Background Vitiligo is an acquired depigmentary disorder of the skin and hair which results from selective destruction of melanocytes. Serological typing and genotyping of human leukocyte antigen (HLA) have shown discrepancies in HLA associations with vitiligo in different ethnic populations.
Methods Polymerase chain reaction sequence-specific primer (PCR-SSP) method was used to analyze the distribution of HLA-DQA1 and -DQB1 alleles among 187 patients with vitiligo and 273 healthy controls through Epi Info version 6 package (Centers for Disease Control and Prevention, Atlanta, GA, USA).

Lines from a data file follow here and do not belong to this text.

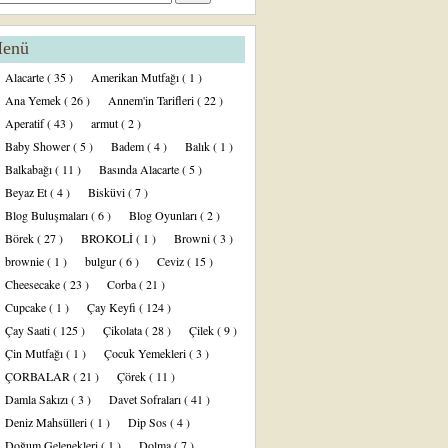
enü
Alacarte
( 35 )
Amerikan Mutfağı
( 1 )
Ana Yemek
( 26 )
Annem'in Tarifleri
( 22 )
Aperatif
( 43 )
armut
( 2 )
Baby Shower
( 5 )
Badem
( 4 )
Balık
( 1 )
Balkabağı
( 11 )
Basında Alacarte
( 5 )
Beyaz Et
( 4 )
Bisküvi
( 7 )
Blog Buluşmaları
( 6 )
Blog Oyunları
( 2 )
Börek
( 27 )
BROKOLİ
( 1 )
Browni
( 3 )
brownie
( 1 )
bulgur
( 6 )
Ceviz
( 15 )
Cheesecake
( 23 )
Corba
( 21 )
Cupcake
( 1 )
Çay Keyfi
( 124 )
Çay Saati
( 125 )
Çikolata
( 28 )
Çilek
( 9 )
Çin Mutfağı
( 1 )
Çocuk Yemekleri
( 3 )
ÇORBALAR
( 21 )
Çörek
( 11 )
Damla Sakızı
( 3 )
Davet Sofraları
( 41 )
Deniz Mahsülleri
( 1 )
Dip Sos
( 4 )
Doğum Gelenekleri
( 1 )
Dolma
( 7 )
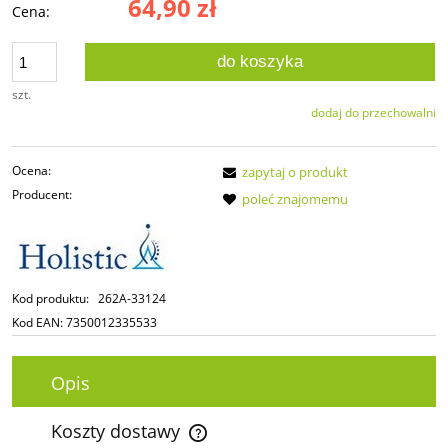
64,90 zł
Cena:
do koszyka
szt.
dodaj do przechowalni
Ocena:
zapytaj o produkt
Producent:
poleć znajomemu
Kod produktu:
262A-33124
Kod EAN:
7350012335533
Opis
Koszty dostawy
Cena nie zawiera ewentualnych kosztów płatności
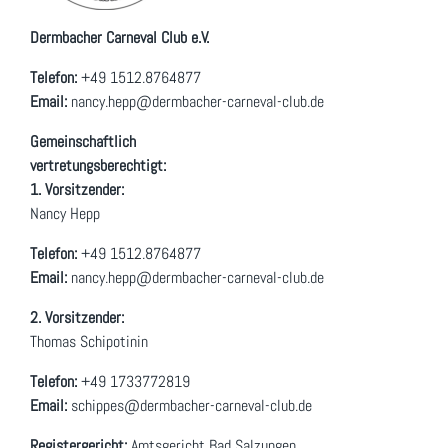
Dermbacher Carneval Club e.V.
Telefon:
+49 1512.8764877
Email:
nancy.hepp@dermbacher-carneval-club.de
Gemeinschaftlich
vertretungsberechtigt:
1. Vorsitzender:
Nancy Hepp
Telefon:
+49 1512.8764877
Email:
nancy.hepp@dermbacher-carneval-club.de
2. Vorsitzender:
Thomas Schipotinin
Telefon:
+49 1733772819
Email:
schippes@dermbacher-carneval-club.de
Registergericht:
Amtsgericht Bad Salzungen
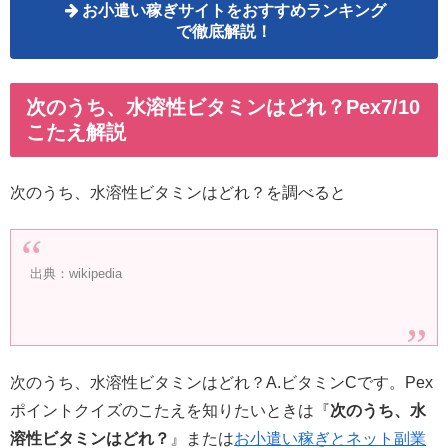
お小遣い稼ぎサイトをおすすめランキング
で徹底解説！
次のうち、水溶性ビタミンはどれ？Pex7/10
こたえ解説
次のうち、水溶性ビタミンはどれ？を調べると
出典：wikipedia
次のうち、水溶性ビタミンはどれ？A.ビタミンCです。Pex
ポイントクイズのこたえを知りたいときは『
次のうち、水
溶性ビタミンはどれ？
』または
お小遣い稼ぎとネット副業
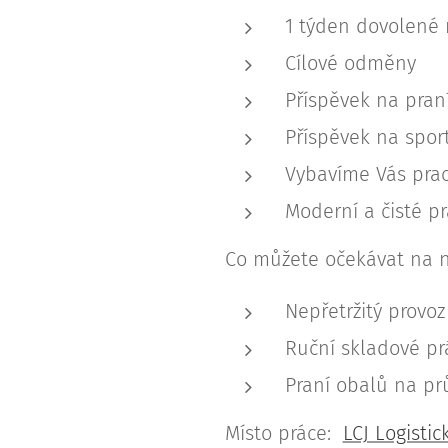
1 týden dovolené 
Cílové odměny
Příspěvek na praní
Příspěvek na spor
Vybavíme Vás pra
Moderní a čisté pr
Co můžete očekávat na n
Nepřetržitý provoz
Ruční skladové pr
Praní obalů na p
Místo práce:
LCJ Logistic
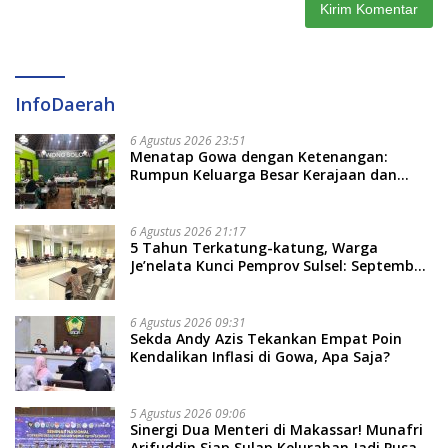
InfoDaerah
6 Agustus 2026 23:51
Menatap Gowa dengan Ketenangan:
Rumpun Keluarga Besar Kerajaan dan
Bate Salapang Respon Klaim Sepihak,
Tekankan Jalur Musyawarah, Ingatkan
Soal Adat dan Adab
6 Agustus 2026 21:17
5 Tahun Terkatung-katung, Warga
Je’nelata Kunci Pemprov Sulsel: September
2026 Penlok Rampung!
6 Agustus 2026 09:31
Sekda Andy Azis Tekankan Empat Poin
Kendalikan Inflasi di Gowa, Apa Saja?
5 Agustus 2026 09:06
Sinergi Dua Menteri di Makassar! Munafri
Arifuddin Siap Sulap Kelurahan Jadi Pusat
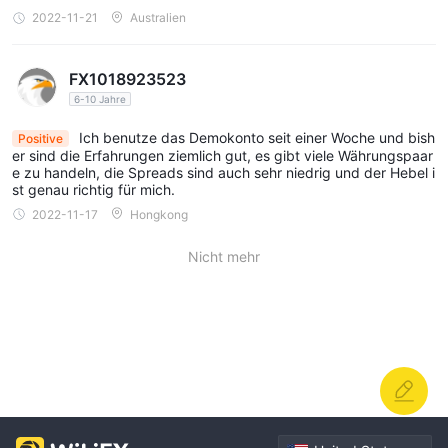
2022-11-21
Australien
FX1018923523
6-10 Jahre
Ich benutze das Demokonto seit einer Woche und bish
Positive
er sind die Erfahrungen ziemlich gut, es gibt viele Währungspaar
e zu handeln, die Spreads sind auch sehr niedrig und der Hebel i
st genau richtig für mich.
2022-11-17
Hongkong
Nicht mehr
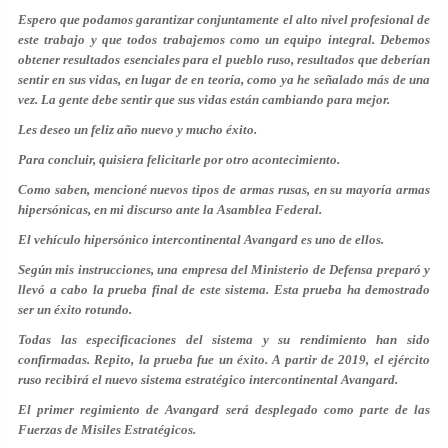
Espero que podamos garantizar conjuntamente el alto nivel profesional de
este trabajo y que todos trabajemos como un equipo integral. Debemos
obtener resultados esenciales para el pueblo ruso, resultados que deberían
sentir en sus vidas, en lugar de en teoría, como ya he señalado más de una
vez. La gente debe sentir que sus vidas están cambiando para mejor.
Les deseo un feliz año nuevo y mucho éxito.
Para concluir, quisiera felicitarle por otro acontecimiento.
Como saben, mencioné nuevos tipos de armas rusas, en su mayoría armas
hipersónicas, en mi discurso ante la Asamblea Federal.
El vehículo hipersónico intercontinental Avangard es uno de ellos.
Según mis instrucciones, una empresa del Ministerio de Defensa preparó y
llevó a cabo la prueba final de este sistema. Esta prueba ha demostrado
ser un éxito rotundo.
Todas las especificaciones del sistema y su rendimiento han sido
confirmadas. Repito, la prueba fue un éxito. A partir de 2019, el ejército
ruso recibirá el nuevo sistema estratégico intercontinental Avangard.
El primer regimiento de Avangard será desplegado como parte de las
Fuerzas de Misiles Estratégicos.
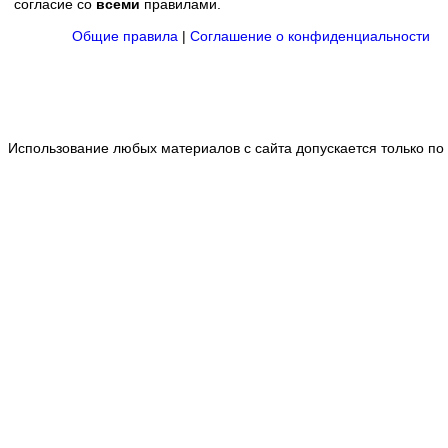
согласие со
всеми
правилами.
Общие правила
|
Соглашение о конфиденциальности
Использование любых материалов с сайта допускается только по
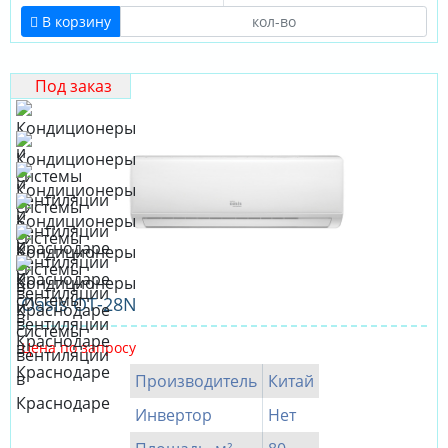
В корзину
Под заказ
Oasis OT-28N
Цена по запросу
Производитель
Китай
Инвертор
Нет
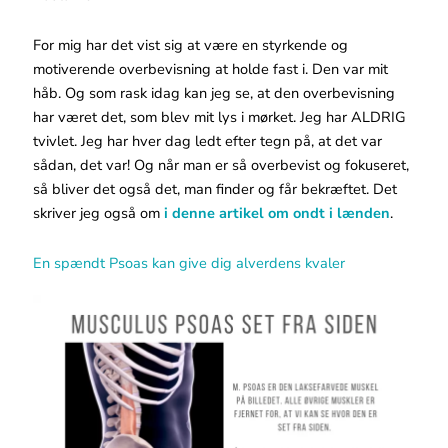
For mig har det vist sig at være en styrkende og
motiverende overbevisning at holde fast i. Den var mit
håb. Og som rask idag kan jeg se, at den overbevisning
har været det, som blev mit lys i mørket. Jeg har ALDRIG
tvivlet. Jeg har hver dag ledt efter tegn på, at det var
sådan, det var! Og når man er så overbevist og fokuseret,
så bliver det også det, man finder og får bekræftet. Det
skriver jeg også om
i denne artikel om ondt i lænden
.
En spændt Psoas kan give dig alverdens kvaler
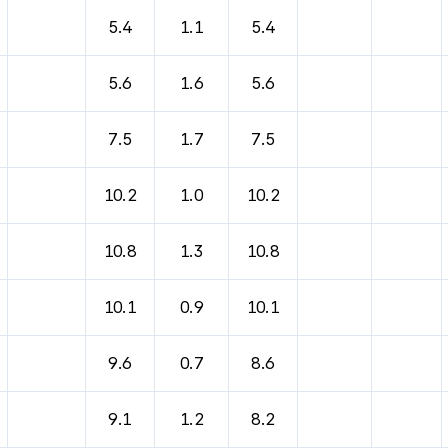
5.4
1.1
5.4
5.6
1.6
5.6
7.5
1.7
7.5
10.2
1.0
10.2
10.8
1.3
10.8
10.1
0.9
10.1
9.6
0.7
8.6
9.1
1.2
8.2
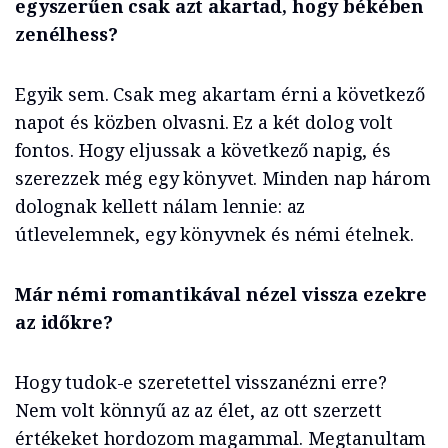
egyszerűen csak azt akartad, hogy békében
zenélhess?
Egyik sem. Csak meg akartam érni a következő
napot és közben olvasni. Ez a két dolog volt
fontos. Hogy eljussak a következő napig, és
szerezzek még egy könyvet. Minden nap három
dolognak kellett nálam lennie: az
útlevelemnek, egy könyvnek és némi ételnek.
Már némi romantikával nézel vissza ezekre
az időkre?
Hogy tudok-e szeretettel visszanézni erre?
Nem volt könnyű az az élet, az ott szerzett
értékeket hordozom magammal. Megtanultam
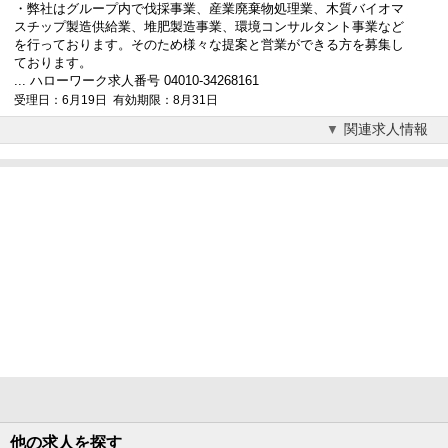
・弊社はグループ内で伐採事業、産業廃棄物処理業、木質バイオマ
スチップ製造供給業、堆肥製造事業、
環境コンサルタント
事業など
を行っております。そのため様々な提案と営業ができる方を募集し
ております。
... ハローワーク求人番号 04010-34268161
受理日：6月19日 有効期限：8月31日
関連求人情報
他の求人を探す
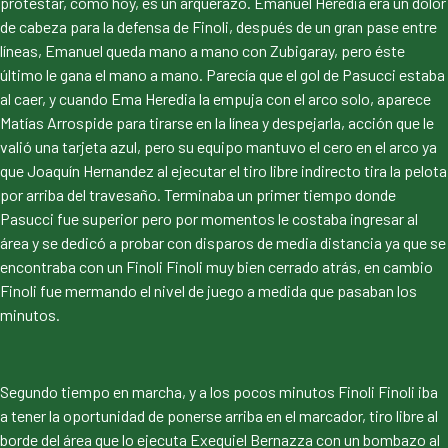
protestar, como hoy, es un arquerazo. Emanuel Heredia era un dolor
de cabeza para la defensa de Finoli, después de un gran pase entre
líneas, Emanuel queda mano a mano con Zubigaray, pero éste
último le gana el mano a mano. Parecía que el gol de Pasucci estaba
al caer, y cuando Ema Heredia la empuja con el arco solo, aparece
Matías Arrospide para tirarse en la línea y despejarla, acción que le
valió una tarjeta azul, pero su equipo mantuvo el cero en el arco ya
que Joaquín Hernandez al ejecutar el tiro libre indirecto tira la pelota
por arriba del travesaño. Terminaba un primer tiempo donde
Pasucci fue superior pero por momentos le costaba ingresar al
área y se dedicó a probar con disparos de media distancia ya que se
encontraba con un Finoli Finoli muy bien cerrado atrás, en cambio
Finoli fue mermando el nivel de juego a medida que pasaban los
minutos.
Segundo tiempo en marcha, y a los pocos minutos Finoli Finoli iba
a tener la oportunidad de ponerse arriba en el marcador, tiro libre al
borde del área que lo ejecuta Exequiel Bernazza con un bombazo al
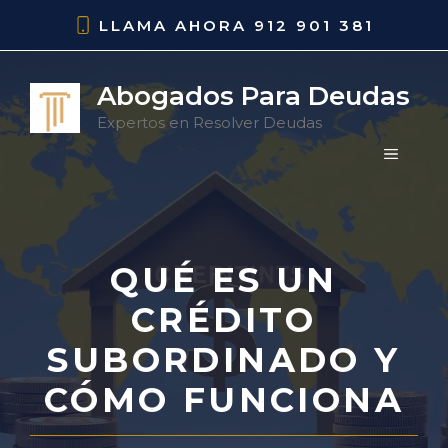
Saltar
LLAMA AHORA
912 901 381
al
contenido
Abogados Para Deudas
Expertos en Resolver Deudas
MENÚ
QUÉ ES UN
CRÉDITO
SUBORDINADO Y
CÓMO FUNCIONA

Results The frequencies of HLA-DQA1*0302 (OR = 1.98, Pc < 0.01), -DQB1*0303 (OR = 3.14, Pc < 0.001), and -DQB1*0503 (OR = 3.36, Pc < 0.05) alleles were significantly increased in patients with vitiligo compared with controls, and HLA-DQA1*0501 (OR = 0.40, Pc < 0.01) allele frequency was highly decreased. HLA-DQA1*0302 (OR = 5.19, Pc < 0.001), -DQA1*0601 (OR = 2.95, Pc < 0.05), -DQB1*0303 (OR = 4.50, Pc < 0.001), and -DQB1*0503 (OR = 6.69, Pc < 0.001) alleles were positively associated, whereas HLA-DQA1*0501 (OR = 0.05, Pc < 0.001) allele was negatively associated with childhood vitiligo patients, and HLA-DQB1*0303 (OR = 2.76, Pc < 0.001) allele was positively associated with adult vitiligo patients compared with controls. The frequency of HLA-DQB1*0303 (OR = 3.72, Pc < 0.001) allele was significantly increased in localized vitiligo patients vs. controls, whereas HLA-DQA1*0302 (OR = 2.47, Pc < 0.01), -DQB1*0303 (OR = 2.67, Pc < 0.01), and -DQB1*0503 (OR = 4.46, Pc < 0.01) allele frequencies were significantly increased and -DQA1*0501 (OR = 0.27, Pc < 0.01) allele frequency was highly decreased in generalized vitiligo patients.
Conclusions HLA-DQA1*0302, -DQA1*0601, -DQB1*0303, and -DQB1*0503 alleles could be susceptible alleles of vitiligo, while HLA-DQA1*0501 allele could be a protective allele in Chinese Hans. There may be different genetic backgrounds between vitiligo patients of childhood and adult, localized and generalized.